Task to complete: Transcribe precisely, and only, the lines beginning at the line containing "mixture of seven" and ending at the final line of the material below.

Provided data:

BEGIN

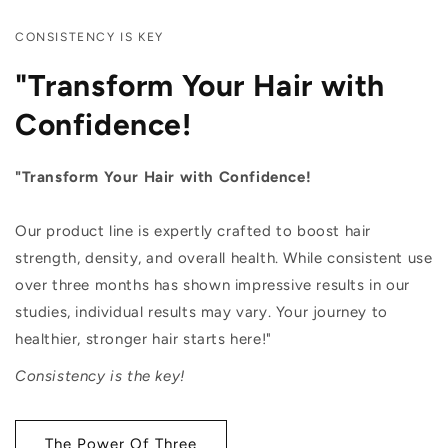
CONSISTENCY IS KEY
"Transform Your Hair with
Confidence!
"Transform Your Hair with Confidence!
Our product line is expertly crafted to boost hair
strength, density, and overall health. While consistent use
over three months has shown impressive results in our
studies, individual results may vary. Your journey to
healthier, stronger hair starts here!"
Consistency is the key!
The Power Of Three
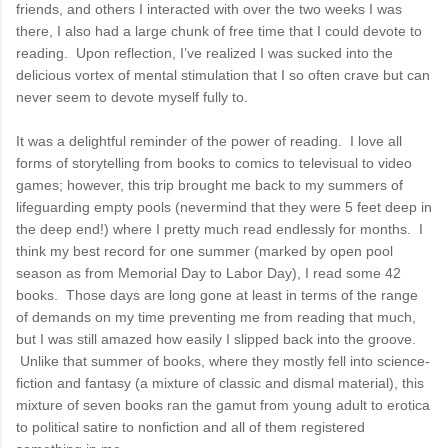
friends, and others I interacted with over the two weeks I was
there, I also had a large chunk of free time that I could devote to
reading. Upon reflection, I’ve realized I was sucked into the
delicious vortex of mental stimulation that I so often crave but can
never seem to devote myself fully to.
It was a delightful reminder of the power of reading. I love all
forms of storytelling from books to comics to televisual to video
games; however, this trip brought me back to my summers of
lifeguarding empty pools (nevermind that they were 5 feet deep in
the deep end!) where I pretty much read endlessly for months. I
think my best record for one summer (marked by open pool
season as from Memorial Day to Labor Day), I read some 42
books. Those days are long gone at least in terms of the range
of demands on my time preventing me from reading that much,
but I was still amazed how easily I slipped back into the groove.
Unlike that summer of books, where they mostly fell into science-
fiction and fantasy (a mixture of classic and dismal material), this
mixture of seven books ran the gamut from young adult to erotica
to political satire to nonfiction and all of them registered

END

Written answer:
mixture of seven books ran the gamut from young adult to erotica
to political satire to nonfiction and all of them registered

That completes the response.